**What needs to be done**. A word-for-word copy of all entries is required, without images.

##### Records to use #####

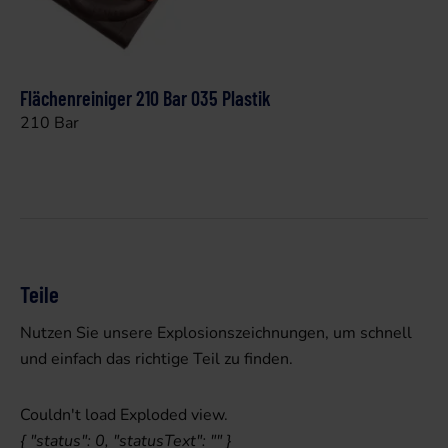
Flächenreiniger 210 Bar 035 Plastik
210 Bar
Teile
Nutzen Sie unsere Explosionszeichnungen, um schnell
und einfach das richtige Teil zu finden.
Couldn't load Exploded view.
{ "status": 0, "statusText": "" }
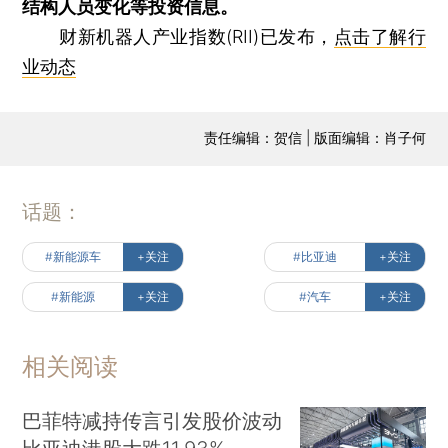
结构人员变化等投资信息。
财新机器人产业指数(RII)已发布，
点击了解行
业动态
责任编辑：贺信 | 版面编辑：肖子何
话题：
#新能源车
+关注
#比亚迪
+关注
#新能源
+关注
#汽车
+关注
相关阅读
巴菲特减持传言引发股价波动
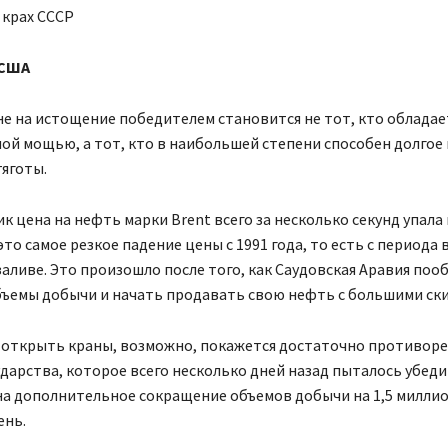
 крах СССР
 США
е на истощение победителем становится не тот, кто обладае
й мощью, а тот, кто в наибольшей степени способен долгое
яготы.
к цена на нефть марки Brent всего за несколько секунд упала 
то самое резкое падение цены с 1991 года, то есть с периода 
аливе. Это произошло после того, как Саудовская Аравия поо
бъемы добычи и начать продавать свою нефть с большими ск
 открыть краны, возможно, покажется достаточно противор
дарства, которое всего несколько дней назад пыталось убед
на дополнительное сокращение объемов добычи на 1,5 милли
ень.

#####

**Task response**.
Flächenreiniger 210 Bar 035 Plastik
210 Bar
Teile
Nutzen Sie unsere Explosionszeichnungen, um schnell
und einfach das richtige Teil zu finden.
Couldn't load Exploded view.
{ "status": 0, "statusText": "" }
结构人员变化等投资信息。
财新机器人产业指数(RII)已发布，
点击了解行
业动态
责任编辑：贺信 | 版面编辑：肖子何
话题：
#新能源车
+关注
#比亚迪
+关注
#新能源
+关注
#汽车
+关注
相关阅读
巴菲特减持传言引发股价波动
 крах СССР
 США
е на истощение победителем становится не тот, кто обладае
й мощью, а тот, кто в наибольшей степени способен долгое
яготы.
к цена на нефть марки Brent всего за несколько секунд упала 
то самое резкое падение цены с 1991 года, то есть с периода 
аливе. Это произошло после того, как Саудовская Аравия поо
бъемы добычи и начать продавать свою нефть с большими ск
 открыть краны, возможно, покажется достаточно противор
дарства, которое всего несколько дней назад пыталось убед
на дополнительное сокращение объемов добычи на 1,5 милли
ень.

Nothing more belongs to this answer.